Xiaomi, Oppo, and Vivo have all benefited from the US crackdown on Huawei, costing the one-time smartphone giant market share at home and abroad. Xiaomi rose to become the world’s No. 3 smartphone maker for the first time last year with a market share of 14.1 percent, compared to 9.2 percent in 2019, according to data from IDC. In the second quarter of last year, it even overtook Apple to become the second smartphone maker in the world.

But that tailwind seems to be abating. In the first three months of this year, Xiaomi, while still No. 3 in the world, saw its shipments drop 18 percent year-on-year. Oppo and Vivo shipments were down 27 percent and 28 percent year-on-year, respectively. In its home market, Xiaomi dropped from third to fifth place in the quarter.

Top Chinese chipmaker Semiconductor Manufacturing International Corp has warned of further troubles ahead, predicting global smartphone shipments to fall by some 200 million units this year due to the Covid lockdowns and the war in Ukraine.

Apple had already cut orders for its low-cost iPhone SE by 2 million units and cut by a few more million after the lockdowns in and around Shanghai. The main assemblers of MacBooks, iPhones and iPads in China are only gradually resuming production.

Samsung, whose smartphone supply chain is mainly in South Korea and Vietnam, has been less affected by China’s lockdowns. Its market share in the country is less than 1 percent, which also makes it less vulnerable to declining demand in the Chinese market.

“If we say that China’s war, inflation and lockdowns are the three biggest factors affecting the smartphone industry this year, Samsung has only two factors compared to the other players,” said an executive at a Samsung supplier, Xiaomi and Honor. “It gives Samsung an edge compared to those who relied heavily on the Chinese market – but there are still two knives in the back, so there are still uncertainties about Samsung’s smartphone sales this year,” added the source to it, referring to inflation and the war.

Jeff Pu, a veteran analyst at Haitong International Securities, told Nikkei Asia that his agency lowered its outlook for the global smartphone market this month from flat to 1 percent down to reflect macro uncertainties and the fallout from China’s lockdown.

A chart showing the global market share of Chinese smartphone manufacturers

“Most of the delays are now really coming from China, while demand in the US, Western Europe, Latin America and Southeast Asia still looks good.
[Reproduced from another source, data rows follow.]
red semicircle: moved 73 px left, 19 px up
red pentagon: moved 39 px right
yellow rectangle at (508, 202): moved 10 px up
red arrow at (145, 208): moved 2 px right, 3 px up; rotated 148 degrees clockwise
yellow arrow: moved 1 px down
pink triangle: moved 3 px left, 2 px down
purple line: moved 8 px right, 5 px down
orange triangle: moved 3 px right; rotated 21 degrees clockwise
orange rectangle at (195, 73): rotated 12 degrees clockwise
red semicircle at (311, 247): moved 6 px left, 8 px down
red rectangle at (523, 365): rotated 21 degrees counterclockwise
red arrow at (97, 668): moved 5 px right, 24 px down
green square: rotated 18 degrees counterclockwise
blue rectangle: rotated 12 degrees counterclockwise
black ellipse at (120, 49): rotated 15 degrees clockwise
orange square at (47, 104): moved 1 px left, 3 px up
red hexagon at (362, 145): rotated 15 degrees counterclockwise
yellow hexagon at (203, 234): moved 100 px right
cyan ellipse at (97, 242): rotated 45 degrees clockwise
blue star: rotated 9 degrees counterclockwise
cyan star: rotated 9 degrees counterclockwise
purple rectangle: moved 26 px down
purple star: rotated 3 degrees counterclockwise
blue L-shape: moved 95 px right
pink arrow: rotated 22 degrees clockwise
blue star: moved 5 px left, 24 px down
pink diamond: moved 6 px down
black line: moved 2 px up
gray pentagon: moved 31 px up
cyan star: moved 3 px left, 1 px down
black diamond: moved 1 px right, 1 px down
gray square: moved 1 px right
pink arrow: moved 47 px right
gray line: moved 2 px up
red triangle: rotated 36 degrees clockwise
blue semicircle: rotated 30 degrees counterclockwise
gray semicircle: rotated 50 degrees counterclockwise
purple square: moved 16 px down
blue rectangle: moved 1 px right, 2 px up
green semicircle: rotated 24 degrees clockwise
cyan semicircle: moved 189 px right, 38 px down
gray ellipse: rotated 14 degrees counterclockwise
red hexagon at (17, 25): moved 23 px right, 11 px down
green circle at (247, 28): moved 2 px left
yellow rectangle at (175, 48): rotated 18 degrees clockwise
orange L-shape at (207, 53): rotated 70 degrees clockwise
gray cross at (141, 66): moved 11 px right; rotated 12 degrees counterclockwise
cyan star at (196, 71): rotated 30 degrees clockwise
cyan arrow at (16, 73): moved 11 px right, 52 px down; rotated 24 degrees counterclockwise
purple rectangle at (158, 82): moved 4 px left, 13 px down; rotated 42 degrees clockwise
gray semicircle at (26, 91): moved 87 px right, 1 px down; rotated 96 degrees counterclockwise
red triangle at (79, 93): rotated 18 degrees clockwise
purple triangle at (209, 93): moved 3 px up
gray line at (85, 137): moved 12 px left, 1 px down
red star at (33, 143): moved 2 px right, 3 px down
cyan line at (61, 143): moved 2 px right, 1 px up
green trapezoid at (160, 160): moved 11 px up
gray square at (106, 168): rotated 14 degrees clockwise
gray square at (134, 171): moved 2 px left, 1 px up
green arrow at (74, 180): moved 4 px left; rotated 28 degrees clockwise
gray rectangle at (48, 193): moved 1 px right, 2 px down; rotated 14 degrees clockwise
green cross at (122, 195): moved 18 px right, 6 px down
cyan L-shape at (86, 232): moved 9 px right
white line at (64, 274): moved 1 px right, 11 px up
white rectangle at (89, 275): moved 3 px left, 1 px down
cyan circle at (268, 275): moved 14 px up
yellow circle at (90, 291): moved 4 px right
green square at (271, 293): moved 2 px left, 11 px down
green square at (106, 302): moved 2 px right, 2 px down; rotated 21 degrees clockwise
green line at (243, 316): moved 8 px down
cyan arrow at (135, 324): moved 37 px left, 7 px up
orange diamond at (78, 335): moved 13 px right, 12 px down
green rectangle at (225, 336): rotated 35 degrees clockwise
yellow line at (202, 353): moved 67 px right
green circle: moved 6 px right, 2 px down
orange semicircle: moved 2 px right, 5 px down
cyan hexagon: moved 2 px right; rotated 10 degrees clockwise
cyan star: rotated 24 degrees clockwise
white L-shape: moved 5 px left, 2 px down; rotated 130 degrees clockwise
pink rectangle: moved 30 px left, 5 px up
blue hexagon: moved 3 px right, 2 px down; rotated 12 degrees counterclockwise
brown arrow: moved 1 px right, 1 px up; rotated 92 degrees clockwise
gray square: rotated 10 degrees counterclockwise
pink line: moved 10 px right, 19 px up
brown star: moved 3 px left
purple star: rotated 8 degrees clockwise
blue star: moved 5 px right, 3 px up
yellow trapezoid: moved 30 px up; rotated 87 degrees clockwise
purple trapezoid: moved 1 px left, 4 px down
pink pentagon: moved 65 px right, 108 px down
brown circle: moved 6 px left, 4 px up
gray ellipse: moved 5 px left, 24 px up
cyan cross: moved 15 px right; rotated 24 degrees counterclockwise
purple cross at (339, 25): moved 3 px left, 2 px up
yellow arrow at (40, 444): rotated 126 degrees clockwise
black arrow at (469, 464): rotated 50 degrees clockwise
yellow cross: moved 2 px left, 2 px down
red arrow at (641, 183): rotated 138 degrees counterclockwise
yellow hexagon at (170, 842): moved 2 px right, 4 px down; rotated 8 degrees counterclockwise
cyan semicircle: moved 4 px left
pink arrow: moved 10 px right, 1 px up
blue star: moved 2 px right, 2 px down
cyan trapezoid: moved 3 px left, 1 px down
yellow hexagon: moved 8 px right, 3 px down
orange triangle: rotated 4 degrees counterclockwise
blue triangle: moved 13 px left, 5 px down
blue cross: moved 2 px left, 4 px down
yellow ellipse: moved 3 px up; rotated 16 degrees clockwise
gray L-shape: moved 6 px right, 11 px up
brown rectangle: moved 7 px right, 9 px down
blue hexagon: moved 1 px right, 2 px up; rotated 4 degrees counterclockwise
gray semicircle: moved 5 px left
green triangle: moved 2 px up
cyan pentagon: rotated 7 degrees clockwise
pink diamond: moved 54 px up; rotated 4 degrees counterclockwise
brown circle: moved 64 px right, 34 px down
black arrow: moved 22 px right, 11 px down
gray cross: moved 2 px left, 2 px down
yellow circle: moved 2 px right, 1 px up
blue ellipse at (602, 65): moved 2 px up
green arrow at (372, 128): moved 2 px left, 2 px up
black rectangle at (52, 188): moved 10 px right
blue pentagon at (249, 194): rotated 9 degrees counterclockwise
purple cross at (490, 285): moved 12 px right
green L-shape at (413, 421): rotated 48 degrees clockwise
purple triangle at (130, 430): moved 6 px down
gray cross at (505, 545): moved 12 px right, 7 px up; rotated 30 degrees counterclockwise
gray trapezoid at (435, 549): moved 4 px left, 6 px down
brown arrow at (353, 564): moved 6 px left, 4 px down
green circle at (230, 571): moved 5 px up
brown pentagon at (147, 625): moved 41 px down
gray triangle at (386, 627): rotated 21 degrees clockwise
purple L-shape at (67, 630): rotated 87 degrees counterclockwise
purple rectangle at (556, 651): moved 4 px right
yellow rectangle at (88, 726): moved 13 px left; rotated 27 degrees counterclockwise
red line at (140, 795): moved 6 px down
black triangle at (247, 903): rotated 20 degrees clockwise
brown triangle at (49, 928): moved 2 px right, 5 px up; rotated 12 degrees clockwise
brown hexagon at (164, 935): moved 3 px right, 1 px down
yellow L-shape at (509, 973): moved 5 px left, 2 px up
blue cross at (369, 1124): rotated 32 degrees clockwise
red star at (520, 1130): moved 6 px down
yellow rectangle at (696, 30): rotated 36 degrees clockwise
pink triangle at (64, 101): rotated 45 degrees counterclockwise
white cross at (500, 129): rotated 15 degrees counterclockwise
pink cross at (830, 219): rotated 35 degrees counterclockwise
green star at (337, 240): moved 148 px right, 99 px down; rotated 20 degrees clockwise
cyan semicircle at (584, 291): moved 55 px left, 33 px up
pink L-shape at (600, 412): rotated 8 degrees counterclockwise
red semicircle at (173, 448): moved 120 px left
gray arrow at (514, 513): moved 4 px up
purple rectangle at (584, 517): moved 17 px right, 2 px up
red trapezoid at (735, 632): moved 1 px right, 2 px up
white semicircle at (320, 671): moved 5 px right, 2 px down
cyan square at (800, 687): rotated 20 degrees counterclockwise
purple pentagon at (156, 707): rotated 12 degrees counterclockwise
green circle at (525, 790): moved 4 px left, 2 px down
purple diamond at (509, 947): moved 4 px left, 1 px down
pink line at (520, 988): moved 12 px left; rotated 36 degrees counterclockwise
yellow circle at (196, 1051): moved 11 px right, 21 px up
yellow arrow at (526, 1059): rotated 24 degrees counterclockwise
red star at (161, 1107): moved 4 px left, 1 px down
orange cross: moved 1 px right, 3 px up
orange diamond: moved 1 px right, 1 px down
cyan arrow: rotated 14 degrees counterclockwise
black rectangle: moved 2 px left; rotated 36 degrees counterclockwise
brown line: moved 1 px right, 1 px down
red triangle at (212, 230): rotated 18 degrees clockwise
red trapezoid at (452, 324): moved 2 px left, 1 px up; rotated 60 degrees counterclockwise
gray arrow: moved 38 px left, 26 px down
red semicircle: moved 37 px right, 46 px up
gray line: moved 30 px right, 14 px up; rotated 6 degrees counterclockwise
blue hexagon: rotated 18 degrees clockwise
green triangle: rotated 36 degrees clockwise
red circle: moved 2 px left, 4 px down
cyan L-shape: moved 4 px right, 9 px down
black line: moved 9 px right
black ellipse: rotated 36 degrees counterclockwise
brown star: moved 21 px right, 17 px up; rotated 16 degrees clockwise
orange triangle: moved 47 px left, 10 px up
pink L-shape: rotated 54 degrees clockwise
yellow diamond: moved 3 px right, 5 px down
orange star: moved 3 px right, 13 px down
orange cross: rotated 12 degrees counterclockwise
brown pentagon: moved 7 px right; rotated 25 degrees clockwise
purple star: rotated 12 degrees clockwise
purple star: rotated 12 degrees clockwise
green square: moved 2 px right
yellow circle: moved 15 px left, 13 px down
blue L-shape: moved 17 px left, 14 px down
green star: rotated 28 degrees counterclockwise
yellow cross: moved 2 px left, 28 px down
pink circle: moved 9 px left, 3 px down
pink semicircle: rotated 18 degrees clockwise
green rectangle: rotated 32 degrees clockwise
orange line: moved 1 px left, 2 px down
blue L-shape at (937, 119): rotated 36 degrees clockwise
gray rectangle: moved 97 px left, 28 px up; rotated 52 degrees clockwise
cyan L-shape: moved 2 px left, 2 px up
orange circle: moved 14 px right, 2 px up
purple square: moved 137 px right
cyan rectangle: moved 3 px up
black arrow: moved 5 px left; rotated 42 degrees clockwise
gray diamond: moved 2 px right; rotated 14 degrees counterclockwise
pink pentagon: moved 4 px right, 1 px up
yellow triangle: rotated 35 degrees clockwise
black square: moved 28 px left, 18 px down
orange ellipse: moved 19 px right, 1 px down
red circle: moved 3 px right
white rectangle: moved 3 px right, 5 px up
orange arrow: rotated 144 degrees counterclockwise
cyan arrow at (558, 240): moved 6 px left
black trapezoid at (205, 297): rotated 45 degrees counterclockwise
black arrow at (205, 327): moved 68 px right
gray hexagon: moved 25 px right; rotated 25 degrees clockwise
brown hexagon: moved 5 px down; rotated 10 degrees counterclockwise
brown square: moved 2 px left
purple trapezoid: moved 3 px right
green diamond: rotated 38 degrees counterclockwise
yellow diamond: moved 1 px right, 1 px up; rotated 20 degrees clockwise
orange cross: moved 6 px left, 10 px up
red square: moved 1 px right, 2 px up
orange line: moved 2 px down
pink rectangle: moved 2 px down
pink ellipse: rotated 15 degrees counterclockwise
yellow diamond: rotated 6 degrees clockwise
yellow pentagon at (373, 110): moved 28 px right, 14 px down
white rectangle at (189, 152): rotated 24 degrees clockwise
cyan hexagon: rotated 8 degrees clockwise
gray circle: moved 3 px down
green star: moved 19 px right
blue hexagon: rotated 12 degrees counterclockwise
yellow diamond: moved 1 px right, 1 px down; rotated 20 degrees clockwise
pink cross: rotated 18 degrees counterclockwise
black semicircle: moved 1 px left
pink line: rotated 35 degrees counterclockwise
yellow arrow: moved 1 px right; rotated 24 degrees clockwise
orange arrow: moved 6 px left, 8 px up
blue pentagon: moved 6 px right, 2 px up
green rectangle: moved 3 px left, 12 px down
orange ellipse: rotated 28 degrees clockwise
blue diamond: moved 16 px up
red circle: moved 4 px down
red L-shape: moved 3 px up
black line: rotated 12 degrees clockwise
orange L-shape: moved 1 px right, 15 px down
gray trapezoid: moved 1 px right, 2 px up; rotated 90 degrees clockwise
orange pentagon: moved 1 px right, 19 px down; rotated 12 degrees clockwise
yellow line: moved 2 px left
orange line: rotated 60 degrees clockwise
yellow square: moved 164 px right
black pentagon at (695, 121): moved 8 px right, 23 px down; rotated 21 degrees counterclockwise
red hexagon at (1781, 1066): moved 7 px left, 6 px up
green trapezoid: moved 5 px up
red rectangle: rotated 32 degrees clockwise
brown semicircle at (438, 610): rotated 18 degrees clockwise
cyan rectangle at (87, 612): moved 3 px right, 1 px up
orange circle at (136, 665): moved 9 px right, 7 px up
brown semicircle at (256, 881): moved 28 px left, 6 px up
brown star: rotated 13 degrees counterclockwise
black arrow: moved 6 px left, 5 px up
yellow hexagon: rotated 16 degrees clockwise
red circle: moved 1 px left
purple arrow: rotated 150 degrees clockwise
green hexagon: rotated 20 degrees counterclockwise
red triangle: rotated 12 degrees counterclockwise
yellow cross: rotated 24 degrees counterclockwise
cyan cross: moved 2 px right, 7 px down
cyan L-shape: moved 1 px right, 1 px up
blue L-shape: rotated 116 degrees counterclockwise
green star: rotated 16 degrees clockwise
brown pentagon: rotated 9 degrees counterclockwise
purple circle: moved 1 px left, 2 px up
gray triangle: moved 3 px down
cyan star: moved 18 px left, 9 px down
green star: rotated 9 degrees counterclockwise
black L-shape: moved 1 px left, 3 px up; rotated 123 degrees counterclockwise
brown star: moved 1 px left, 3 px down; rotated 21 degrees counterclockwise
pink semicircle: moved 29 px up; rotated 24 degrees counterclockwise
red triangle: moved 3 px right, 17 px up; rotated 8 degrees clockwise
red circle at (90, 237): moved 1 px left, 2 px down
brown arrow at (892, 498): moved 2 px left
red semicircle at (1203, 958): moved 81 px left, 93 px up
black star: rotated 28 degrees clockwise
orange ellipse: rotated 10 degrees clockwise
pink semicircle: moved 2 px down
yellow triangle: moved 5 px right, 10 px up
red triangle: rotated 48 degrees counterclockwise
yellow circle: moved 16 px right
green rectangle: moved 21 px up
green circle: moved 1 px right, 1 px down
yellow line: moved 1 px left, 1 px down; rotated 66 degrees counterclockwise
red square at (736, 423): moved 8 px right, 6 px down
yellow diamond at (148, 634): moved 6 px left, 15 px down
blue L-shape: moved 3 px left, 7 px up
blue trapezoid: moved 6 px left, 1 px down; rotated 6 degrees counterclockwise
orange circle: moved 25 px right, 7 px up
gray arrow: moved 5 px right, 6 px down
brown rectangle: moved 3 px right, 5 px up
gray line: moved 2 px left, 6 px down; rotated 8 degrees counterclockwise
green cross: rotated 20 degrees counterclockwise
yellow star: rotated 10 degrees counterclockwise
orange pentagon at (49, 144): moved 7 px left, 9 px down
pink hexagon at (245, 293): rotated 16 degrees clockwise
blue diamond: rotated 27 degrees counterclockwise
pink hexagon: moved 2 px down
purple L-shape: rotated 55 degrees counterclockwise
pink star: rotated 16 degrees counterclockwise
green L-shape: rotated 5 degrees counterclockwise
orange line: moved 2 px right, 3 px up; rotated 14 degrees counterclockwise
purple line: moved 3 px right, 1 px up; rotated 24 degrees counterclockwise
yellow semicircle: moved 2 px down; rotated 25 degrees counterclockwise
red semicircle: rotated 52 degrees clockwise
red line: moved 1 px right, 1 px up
As Shanghai starts to reopen, we are watching closely to see if demand picks up a bit. recovers,” said Pu. “An important indicator is the upcoming online sales in China on June 18. We have heard that all online sales channels and brands are planning to offer deep discounts to boost sales.”

June 18 began as a JD.com birthday sale, but has gradually evolved into a major mid-year shopping event. This year it is seen as an important indicator of how quickly the effects of the lockdown may fade.

Eddie Han, an analyst at Isaiah Research, was a little more pessimistic. His agency predicts a 2 to 7 percent decline for the global smartphone market this year. He expects the Chinese market to fall by as much as 10 to 15 percent this year.

“Demand is weakening significantly in China and is not particularly strong around the world. We have noticed that overseas customers, especially those in Europe and North America, are more likely to turn to Samsung or Google for Android phones than Chinese smartphone brands. can play a role in consumer behavior.”

Vivo has not commented at time of publication, while Honor and Oppo declined to comment on this story. Xiaomi did not respond to requests for comment.